Isn’t this as eerily transparent as it is familiar? Propaganda is an insidious but also necessarily blunt tool to serve its function of clubbing masses into alternate worldviews. But shouldn’t this also make it easier to dismantle, to deflate the delusion? How do you battle against blatant distortion of the historical record without risking violence, nevermind the obvious conflict of an outsider coming in preaching her own ideological worldview?

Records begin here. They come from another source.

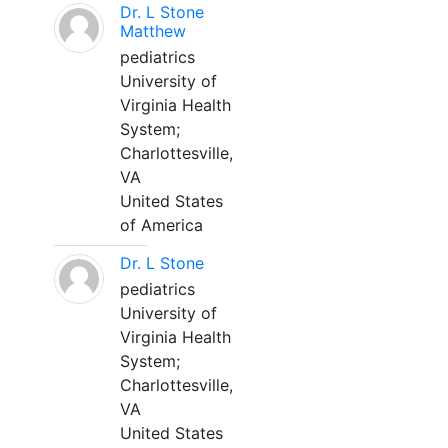
Dr. L Stone
Matthew
pediatrics
University of
Virginia Health
System;
Charlottesville,
VA
United States
of America
Dr. L Stone
pediatrics
University of
Virginia Health
System;
Charlottesville,
VA
United States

When do we step back and throw up our hands and feel guilt at our privilege and the entitlements of our citizenship and our attempts to ideologically dominate in a foreign place, and when do we fight for the truth to come to light, for the historical fact to be, at the very least, acknowledged?

1 comment:

ai said...

Hi Maria - That's a wonderful post. Brings back (not-so-warm) memories of similar interactions (though, of course, minus the gender dimension). I just browsed your earlier fieldwork posts - I like the way you frame your project ("histories of exoticism"). And can relate very well to your "Last (field)note". Welcome back to the West, or as my Polish-Ukrainian friends used to say (way back when, when they weren't quite part of it), na hnylyj Zakhid.